• **PROBLEM DESCRIPTION**:
Report every line of the records beneath this task that holds the string "Where".

• **MATERIALS PROVIDED**:
=== Begin Enclosure ===

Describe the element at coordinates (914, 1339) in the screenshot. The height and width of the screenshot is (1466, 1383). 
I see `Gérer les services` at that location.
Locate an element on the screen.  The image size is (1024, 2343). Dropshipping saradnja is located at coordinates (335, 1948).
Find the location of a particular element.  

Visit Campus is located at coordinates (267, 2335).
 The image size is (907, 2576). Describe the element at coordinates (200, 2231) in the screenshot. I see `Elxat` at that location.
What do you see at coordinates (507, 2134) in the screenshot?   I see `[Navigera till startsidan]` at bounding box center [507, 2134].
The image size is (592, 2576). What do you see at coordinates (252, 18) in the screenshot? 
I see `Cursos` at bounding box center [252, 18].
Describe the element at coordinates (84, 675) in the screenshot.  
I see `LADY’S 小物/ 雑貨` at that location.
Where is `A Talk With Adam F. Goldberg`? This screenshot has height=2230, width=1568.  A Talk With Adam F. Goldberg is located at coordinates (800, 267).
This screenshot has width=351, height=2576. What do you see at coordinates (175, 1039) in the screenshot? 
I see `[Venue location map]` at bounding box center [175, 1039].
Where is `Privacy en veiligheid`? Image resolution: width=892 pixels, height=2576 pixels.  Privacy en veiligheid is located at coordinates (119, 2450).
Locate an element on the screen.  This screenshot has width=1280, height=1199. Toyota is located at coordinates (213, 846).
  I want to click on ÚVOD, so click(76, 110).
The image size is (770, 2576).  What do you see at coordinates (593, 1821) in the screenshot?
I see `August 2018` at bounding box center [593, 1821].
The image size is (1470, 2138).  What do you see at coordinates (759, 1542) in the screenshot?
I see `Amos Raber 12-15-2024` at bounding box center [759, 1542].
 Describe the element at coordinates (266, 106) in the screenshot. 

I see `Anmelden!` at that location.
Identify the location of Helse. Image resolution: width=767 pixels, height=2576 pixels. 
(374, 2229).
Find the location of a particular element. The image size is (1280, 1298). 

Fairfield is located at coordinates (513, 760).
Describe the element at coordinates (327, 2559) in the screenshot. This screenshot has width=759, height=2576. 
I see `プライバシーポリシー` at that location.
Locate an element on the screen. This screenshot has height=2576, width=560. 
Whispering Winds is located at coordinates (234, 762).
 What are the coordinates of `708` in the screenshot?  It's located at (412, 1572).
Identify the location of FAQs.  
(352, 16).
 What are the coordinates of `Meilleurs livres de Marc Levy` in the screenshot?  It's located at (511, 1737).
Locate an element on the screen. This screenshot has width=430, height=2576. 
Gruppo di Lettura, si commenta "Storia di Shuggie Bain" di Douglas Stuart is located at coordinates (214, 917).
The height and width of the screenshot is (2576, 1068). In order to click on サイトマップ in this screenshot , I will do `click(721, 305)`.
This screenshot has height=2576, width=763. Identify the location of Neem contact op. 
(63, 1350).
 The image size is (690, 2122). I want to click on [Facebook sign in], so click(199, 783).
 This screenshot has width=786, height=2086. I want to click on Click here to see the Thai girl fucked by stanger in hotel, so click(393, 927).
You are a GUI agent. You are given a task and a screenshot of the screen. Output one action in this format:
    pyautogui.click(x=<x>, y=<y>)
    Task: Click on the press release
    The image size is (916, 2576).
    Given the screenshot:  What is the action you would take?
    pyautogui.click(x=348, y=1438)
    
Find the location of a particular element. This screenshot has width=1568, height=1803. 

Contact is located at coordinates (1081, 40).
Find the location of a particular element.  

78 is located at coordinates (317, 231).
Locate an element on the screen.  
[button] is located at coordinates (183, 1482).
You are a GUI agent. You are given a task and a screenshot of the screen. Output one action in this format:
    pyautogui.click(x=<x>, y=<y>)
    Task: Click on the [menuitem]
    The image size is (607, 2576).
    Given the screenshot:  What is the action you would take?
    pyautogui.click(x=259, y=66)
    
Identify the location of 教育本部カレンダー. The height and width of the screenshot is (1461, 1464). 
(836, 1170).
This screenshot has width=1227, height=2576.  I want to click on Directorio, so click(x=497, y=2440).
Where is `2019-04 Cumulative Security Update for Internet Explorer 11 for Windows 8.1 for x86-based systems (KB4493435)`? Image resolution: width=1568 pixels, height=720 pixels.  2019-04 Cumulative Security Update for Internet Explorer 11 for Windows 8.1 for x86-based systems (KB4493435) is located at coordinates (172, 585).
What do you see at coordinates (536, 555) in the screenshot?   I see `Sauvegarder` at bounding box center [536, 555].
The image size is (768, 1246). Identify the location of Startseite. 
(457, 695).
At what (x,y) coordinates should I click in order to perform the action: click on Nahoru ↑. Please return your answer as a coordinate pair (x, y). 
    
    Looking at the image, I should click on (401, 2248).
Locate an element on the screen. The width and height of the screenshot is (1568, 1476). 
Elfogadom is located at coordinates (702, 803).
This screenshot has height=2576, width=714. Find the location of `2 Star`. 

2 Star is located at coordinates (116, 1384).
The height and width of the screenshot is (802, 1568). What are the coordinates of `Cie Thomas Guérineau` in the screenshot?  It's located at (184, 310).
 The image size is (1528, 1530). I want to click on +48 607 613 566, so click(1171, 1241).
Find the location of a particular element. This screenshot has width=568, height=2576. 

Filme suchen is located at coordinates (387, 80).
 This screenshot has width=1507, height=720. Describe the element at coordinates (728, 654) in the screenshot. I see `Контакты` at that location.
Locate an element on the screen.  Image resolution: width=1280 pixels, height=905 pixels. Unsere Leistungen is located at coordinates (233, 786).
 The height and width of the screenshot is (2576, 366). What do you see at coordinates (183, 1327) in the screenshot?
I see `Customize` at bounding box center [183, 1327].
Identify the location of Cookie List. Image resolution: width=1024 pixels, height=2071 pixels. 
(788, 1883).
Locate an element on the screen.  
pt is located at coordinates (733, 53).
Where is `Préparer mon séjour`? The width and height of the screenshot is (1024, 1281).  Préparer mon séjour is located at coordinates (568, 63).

=== End Enclosure ===

• **TASK OUTPUT**:
Where is `A Talk With Adam F. Goldberg`? This screenshot has height=2230, width=1568.  A Talk With Adam F. Goldberg is located at coordinates (800, 267).
Where is `Privacy en veiligheid`? Image resolution: width=892 pixels, height=2576 pixels.  Privacy en veiligheid is located at coordinates (119, 2450).
Where is `2019-04 Cumulative Security Update for Internet Explorer 11 for Windows 8.1 for x86-based systems (KB4493435)`? Image resolution: width=1568 pixels, height=720 pixels.  2019-04 Cumulative Security Update for Internet Explorer 11 for Windows 8.1 for x86-based systems (KB4493435) is located at coordinates (172, 585).
Where is `Préparer mon séjour`? The width and height of the screenshot is (1024, 1281).  Préparer mon séjour is located at coordinates (568, 63).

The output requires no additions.